On beginnings, storytelling and Vada Chennai

Consider the prefix “Once upon a time in” that is affixed in the English subtitle that appears during the opening credits. Here’s a director who has pretty much announced, right at the start, that he’s attempting to do to the bylanes of a fisherman’s slum in North Chennai, what Sergio Leone did to Manhattan’s Lower East Side in Once Upon a Time in America. This film too, has a sprawling canvas, a nonlinear narrative, characters who are perpetually armed with their baggage if not their weaponry…

If you’re looking for other gangster sagas to point to, there’s Anurag Kashyap’s Gangs of Wasseypur. Or, if you’re looking towards literary cues, there’s One Hundred Years of Solitude, whose memory is evoked in its circular narratives and repetitive motifs and knack of having a larger story nudge a smaller story every once in a while. Or Shakespeare’s Julius Caesar. Or Arundhati Roy’s The God of Small Things.

The thing is, if you’re making an epic, and Vada Chennai is indubitably one, you’re unlikely to break a heck of a lot of new ground in terms of the basic emotions and storylines. Yeah, there’s lust and greed and betrayal and vengeance. And a girl and a gun. At that level, we’ve probably described most stories.

Where you make your mark is in how rooted the story is, how organically its characters’ motivations are tied into the time and place they’re from. Vada Chennai’s characters are driven by the same base impulses as anyone else, but you can’t imagine them in any other milieu. And what’s more, this film is not just about its characters. It’s about this location, about its importance to the people living there. The film is narrated in chapters, each named for three of the characters. But the key chapter that details the genesis of this story uses the word Oor, meaning place. This place.

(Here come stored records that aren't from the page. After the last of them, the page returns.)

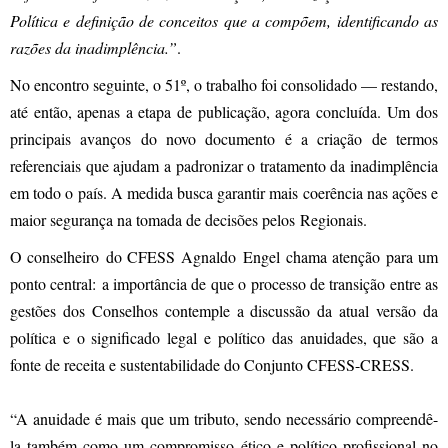
Política e definição de conceitos que a compõem, identificando as
razões da inadimplência.”
.
No encontro seguinte, o 51º, o trabalho foi consolidado — restando,
até então, apenas a etapa de publicação, agora concluída. Um dos
principais avanços do novo documento é a criação de termos
referenciais que ajudam a padronizar o tratamento da inadimplência
em todo o país. A medida busca garantir mais coerência nas ações e
maior segurança na tomada de decisões pelos Regionais.
O conselheiro do CFESS Agnaldo Engel chama atenção para um
ponto central: a importância de que o processo de transição entre as
gestões dos Conselhos contemple a discussão da atual versão da
política e o significado legal e político das anuidades, que são a
fonte de receita e sustentabilidade do Conjunto CFESS-CRESS.
“A anuidade é mais que um tributo, sendo necessário compreendê-
la também como um compromisso ético e político profissional no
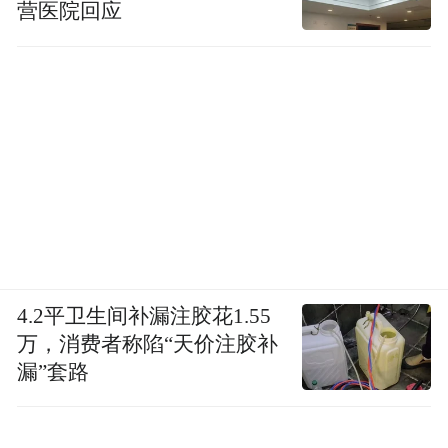
营医院回应
4.2平卫生间补漏注胶花1.55
万，消费者称陷“天价注胶补
漏”套路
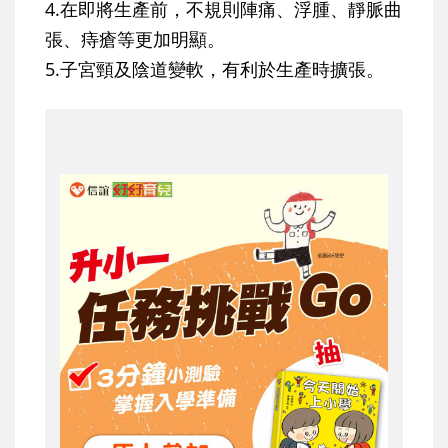
4.在即將生產前，不規則陣痛、浮腫、靜脈曲
張、痔瘡等更加明顯。
5.子宮頸及陰道變軟，有利於生產時擴張。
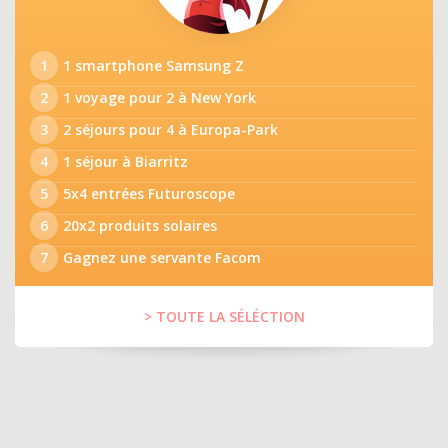
1
1 smartphone Samsung Z
2
1 voyage pour 2 à New York
3
2 séjours pour 4 à Europa-Park
4
1 séjour à Biarritz
5
5x4 entrées Futuroscope
6
20x2 produits solaires
7
Gagnez une servante Facom
> TOUTE LA SÉLÉCTION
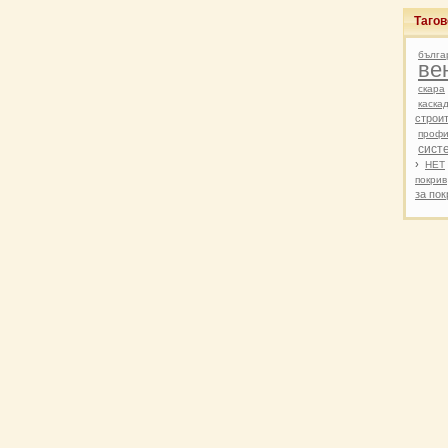
Таго
бълга
ве
скара
каска
строи
профи
сист
›
HET
покрив
за пок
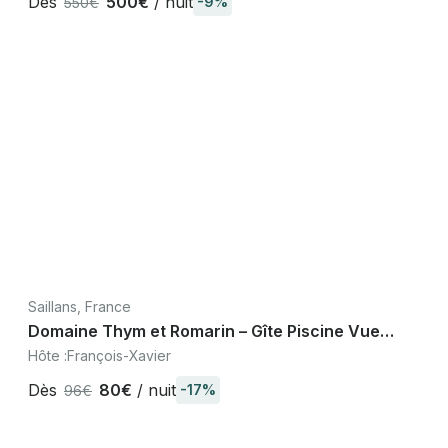
Dès
500€
/ nuit
-9%
550€
Saillans, France
Domaine Thym et Romarin – Gîte Piscine Vue
Trois Becs, Saillans Drôme Diois
Hôte :
François-Xavier
Dès
80€
/ nuit
-17%
96€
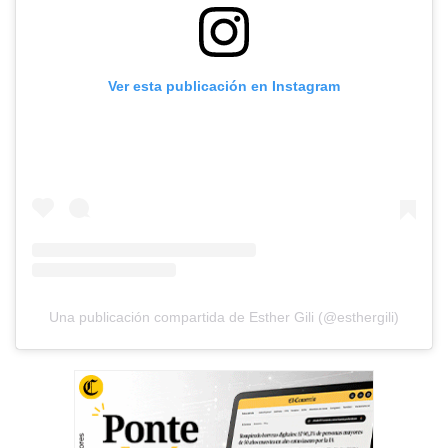
Ver esta publicación en Instagram
Una publicación compartida de Esther Gili (@esthergili)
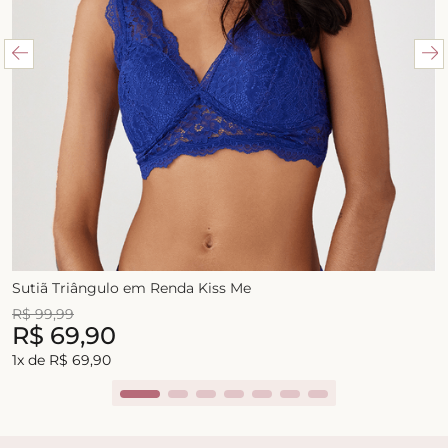
Sutiã Triângulo em Renda Kiss Me
R$
99
,
99
R$
69
,
90
1
x de
R$
69
,
90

One useful way of understanding a film is to ask yourself: what has changed between the beginning and the end? A narrative this nonlinear doesn’t lend itself easily to such analysis. But consider the opening and closing shots instead. The opening shot is of a bloodstained murder weapon casually thrown on a table. The reasons for this murder have to do with this place, and what people want to do with it. The closing shot is of the oor itself. There’s an old wall separating this neighbourhood from the more “gentrified” world on the other side. The other wall is the sea. The place hasn’t changed. Nor have the pressures from the outside. The people dealing with them have, and sometimes their stories have their genesis in that of the people who came before them.

A character with an ability to look beyond the immediate term gifts a pair of binoculars to a little boy. You see him sitting on top of a tower with the binoculars as a young adult. You see him capable of looking past the short term as an adult. And you realize that even a throwaway moment, where an adult gifts a child something he fancies, has such an emotional resonance in hindsight. These stories are like geological formations. Scrape away a layer of rock, and there’s another layer that tells the story of a previous age.

You don’t see them all in chronological order, though. The nonlinear nature of the storytelling is a wee bit disorienting at first, but you realize soon that this is not mere gimmickry.

The effects of a murder — the one referenced in the opening shot — are seen well before the murder itself is shown, in what is probably the standout sequence in the film. As good as the film-making is in that scene, the emotional charge comes from the fact that we already know how the ripple effects of this event will be seen in the coming years.

An attack that happens around the interval block comes as a surprise, but in the scenes that follow, Vetri Maran interleaves the backstory that motivated it along with its aftermath, thereby shaping our perception of that attack in very interesting ways. And then he adds another layer of motivation that precedes this one, thereby reshaping our view once again.

This is not a filmmaker toying with form, or with the audience. This is a master storyteller telling us that Once upon a time is not where the story starts. It’s just where you begin to narrate it.